Pop band packs a big crowd - on stage
| AUSTIN, TEXAS
Three parts Sgt. Pepper's Lonely Hearts Club Band, two parts Jesus Christ Superstar, and 100 percent utterly unique, The Polyphonic Spree is the very big little Dallas band that could.
As Spree shows commence, a joyful Tim DeLaughter dramatically leads his 20-some bandmates - all wearing flowing white robes - from the back of the darkened club toward the stage. Exuberant fans - many wearing fuzzy red hats - part like the Red Sea to accommodate them.
In addition to your typical rock components - vocalist, electric bass, guitar, and drums - the Spree features instruments that don't usually get a workout outside of an orchestra pit. Trumpet, trombone, flugelhorn, and harp share the stage with a choir of nine singers who bounce joyfully on risers, belting out backup vocals for Mr. DeLaughter.
The lyrics are of the simple-yet-profound variety and are repeated often, so that even first-time Spree showgoers can instantly sing along, becoming an extension of the chorus as they belt out such sentiments as, "You gotta be good! You gotta be strong! You gotta be two thousand places at once!"
First-time witnesses to this rapturous pomp and dance-crazed circumstances ask: Are they a cult? What's up with the robes? Is the lead singer some kind of preacher?
If there's any proselytizing here, it's simply an invitation to get happy and stay that way, at least for the duration of the show.
The robes came about as a means to cut down on the sloppy distraction two dozen players in street clothes might provoke. And DeLaughter can't seem to help himself. He's just one of those rare, extremely charismatic guys - Jim Morrison without the doom and gloom.
"When he gets excited, it's infectious," says Chris Penn, the band's manager. "He's like the Pied Piper. He exudes it upon other people."
Ed Lamonica, owner of The Curtain Club in Dallas, says the band has no trouble selling out at his venue. "Tim is a musical genius," he says. "There's some people that just have a charisma on stage. Tim has this charisma. It draws people in."
The band is preparing for its first North American tour this April - with stops in Illinois, Minnesota, California, Colorado, Washington, and Vancouver, Canada. Spree also will release a new record this fall.
The band has already developed a huge following in Britain. It's been across the big pond numerous times, performing at such events as David Bowie's Meltdown Festival last summer.
"I remember the first time we played in England, there were 100,000 people," says bass player Mark Pirro. "I had been in front of large audiences before, but I was overwhelmed. We were playing in another country and being so welcomed. Then the sun came out. It felt really magical."
The band rose from the ashes of Tripping Daisy - a wildly popular Dallas band that had its MTV moment but then disbanded after the death of guitarist Wes Berggren. The reincarnation, entirely new audibly and visually, was DeLaughter's vision.
"He had the name before anything," Mr. Penn says. "We booked a show before he had anybody, so he had to ... do something. He put the word out there. He knew a couple players, and they knew a couple players. The first time they rehearsed he called me and said, 'this is awesome.' "
The first rehearsal was an experience DeLaughter says he'll never forget.
"It was something I'd wanted to do for years. Thirteen of us met the first time, in my living room," he says.

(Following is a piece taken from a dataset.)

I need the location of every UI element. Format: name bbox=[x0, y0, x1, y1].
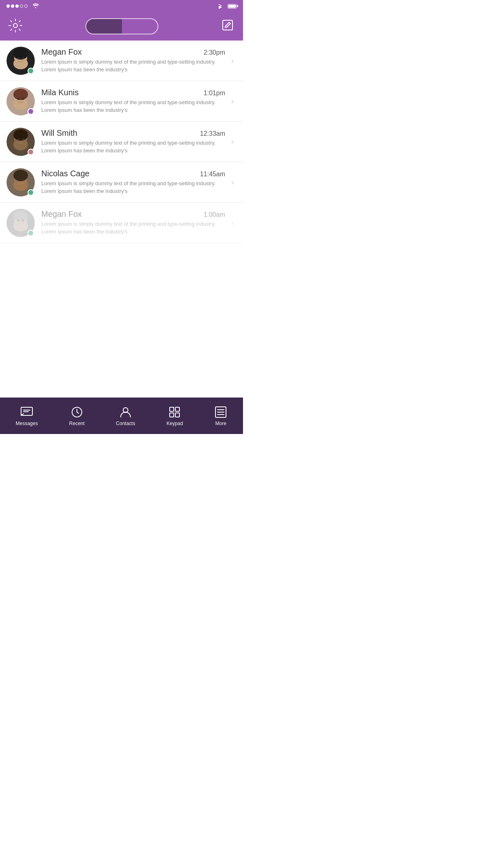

"I had been used to hearing it with just my voice and guitar and my imagination filling in the blanks. Hearing it for the first time for real was so amazing - it was extremely overwhelming and emotional. I started to weep. Everyone in the room looked at me like, 'Are you all right?' And I was like, 'Yeah, I'm just real happy.' "
Fran Badgett has been a fan of DeLaughter since his Tripping Daisy days.

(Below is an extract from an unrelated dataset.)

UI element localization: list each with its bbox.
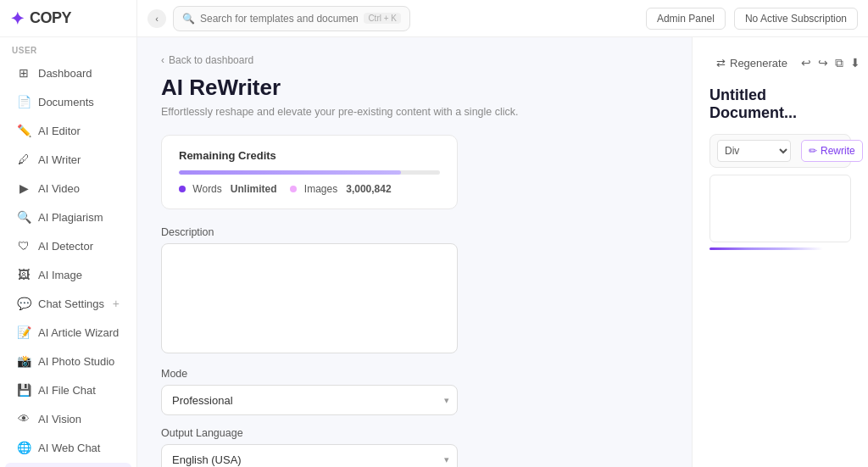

She attended the third annual Polyphonic Spree Christmas show at the Lakewood Theater in Dallas. The evening was an amalgamation of acts and family fun, including a visit from Fort Worth zookeepers and animals; The Syncopated Ladies (an older tap dance group); magicians; and a set of Christmas songs led by the Spree and featuring many children.
"I had lost one of my best friends three weeks before," Ms. Badgett says. "I went to the Lakewood show with his twin brother. It was exactly what everybody needed - people dancing all over the place. [DeLaughter] seems to remember my name and give me a hug every time he sees me. He's so floppy. He's one of those floppy, goofy, comfortable people."
DeLaughter says he feels "blessed" that his unique approach to musicmaking has found such success.
In the beginning, he says, people thought a band with more than 20 members wouldn't go far.
"We didn't realize what we were creating but it seems like we're in a movement, like we have a role," he says. "When people are singing the lyrics to songs that we haven't recorded yet, I'm experiencing enthusiasm unparalleled to anything I've felt before."